Clojure thread-first with filter function - filter

I'm having a problem stringing some forms together to do some ETL on a result set from a korma function.
I get back from korma sql:
({:id 1 :some_field "asd" :children [{:a 1 :b 2 :c 3} {:a 1 :b 3 :c 4} {:a 2 :b 2 :c 3}] :another_field "qwe"})
I'm looking to filter this result set by getting the "children" where the :a keyword is 1.
My attempt:
;mock of korma result
(def data '({:id 1 :some_field "asd" :children [{:a 1 :b 2 :c 3} {:a 1 :b 3 :c 4} {:a 2 :b 2 :c 3}] :another_field "qwe"}))
(-> data
first
:children
(filter #(= (% :a) 1)))
What I'm expecting here is a vector of hashmaps that :a is set to 1, i.e :
[{:a 1 :b 2 :c 3} {:a 1 :b 3 :c 4}]
However, I'm getting the following error:
IllegalArgumentException Don't know how to create ISeq from: xxx.core$eval3145$fn__3146 clojure.lang.RT.seqFrom (RT.java:505)
From the error I gather it's trying to create a sequence from a function...though just not able to connect the dots as to why.
Further, if I separate the filter function entirely by doing the following:
(let [children (-> data first :children)]
(filter #(= (% :a) 1) children))
it works. I'm not sure why the first-thread is not applying the filter function, passing in the :children vector as the coll argument.
Any and all help much appreciated.
Thanks

You want the thread-last macro:
(->> data first :children (filter #(= (% :a) 1)))
yields
({:a 1, :b 2, :c 3} {:a 1, :b 3, :c 4})
The thread-first macro in your original code is equivalent to writing:
(filter (:children (first data)) #(= (% :a) 1))
Which results in an error, because your anonymous function is not a sequence.

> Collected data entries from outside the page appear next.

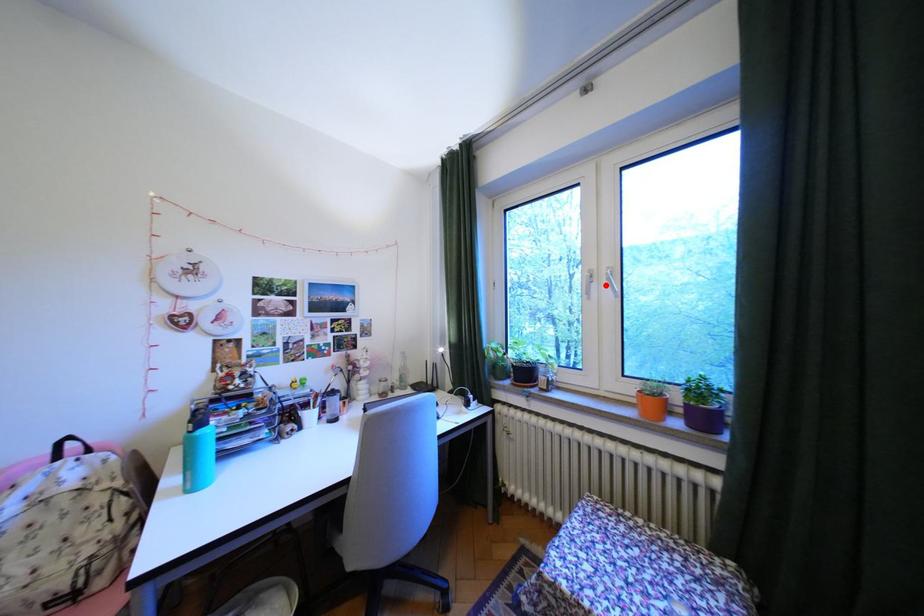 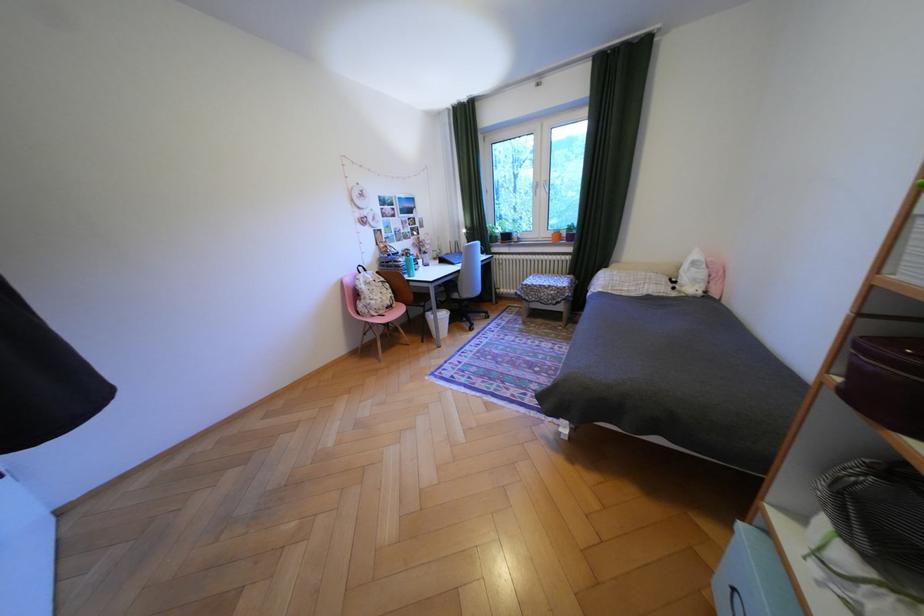 Question: I am providing you with two images of the same scene from different viewpoints. Image1 has a red point marked. In image2, the corresponding 3D location appears at what relative position? Reply with the corresponding letter.

Choices:
 (A) Closer
 (B) Farther

Answer: (A) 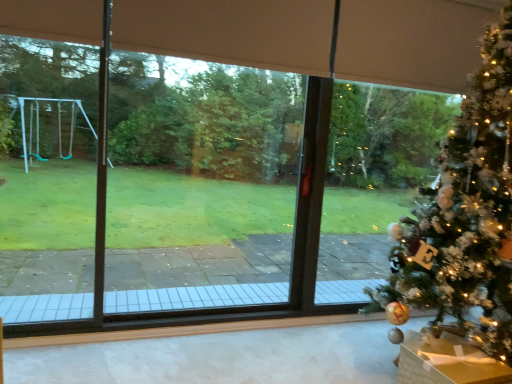 Identify the location of metallic gold ornament at lower right. The height and width of the screenshot is (384, 512). (446, 362).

The thread-first (->) and thread-last (->>) macros are always problematical in that it is easy to make a mistake in choosing one over the other (or in mixing them up as you have done here). Break down the steps like so:
(ns tstclj.core
(:use cooljure.core) ; see https://github.com/cloojure/tupelo/
(:gen-class))
(def data [ {:id 1 :some_field "asd"
:children [ {:a 1 :b 2 :c 3}
{:a 1 :b 3 :c 4}
{:a 2 :b 2 :c 3} ]
:another_field "qwe"} ] )
(def v1 (first data))
(def v2 (:children v1))
(def v3 (filter #(= (% :a) 1) v2))
(spyx v1) ; from tupelo.core/spyx
(spyx v2)
(spyx v3)
You will get results like:
v1 => {:children [{:c 3, :b 2, :a 1} {:c 4, :b 3, :a 1} {:c 3, :b 2, :a 2}], :another_field "qwe", :id 1, :some_field "asd"}
v2 => [{:c 3, :b 2, :a 1} {:c 4, :b 3, :a 1} {:c 3, :b 2, :a 2}]
v3 => ({:c 3, :b 2, :a 1} {:c 4, :b 3, :a 1})
which is what you desired. The problem is that you really needed to use thread-last for the filter form. The most reliable way of avoiding this problem is to always be explicit and use the Clojure as-> threading form, or, even better, it-> from the Tupelo library:
(def result (it-> data
(first it)
(:children it)
(filter #(= (% :a) 1) it)))
By using thread-first, you accidentally wrote the equivalent of this:
(def result (it-> data
(first it)
(:children it)
(filter it #(= (% :a) 1))))
and the error reflects the fact that the function #(= (% :a) 1) can't be cast into a seq. Sometimes, it pays to use a let form and give names to the intermediate results:
(let [result-map (first data)
children-vec (:children result-map)
a1-maps (filter #(= (% :a) 1) children-vec) ]
(spyx a1-maps))
;;-> a1-maps => ({:c 3, :b 2, :a 1} {:c 4, :b 3, :a 1})
We could also look at either of the two previous solutions and notice that the output of each stage is used as the last argument to the next function in the pipeline. Thus, we could also solve it with thread-last:
(def result3 (->> data
first
:children
(filter #(= (% :a) 1))))
(spyx result3)
;;-> result3 => ({:c 3, :b 2, :a 1} {:c 4, :b 3, :a 1})
Unless your processing chain is very simple, I find it is just about always clearer to use the it-> form to be explicit about how the intermediate value should be used by each stage of the pipeline.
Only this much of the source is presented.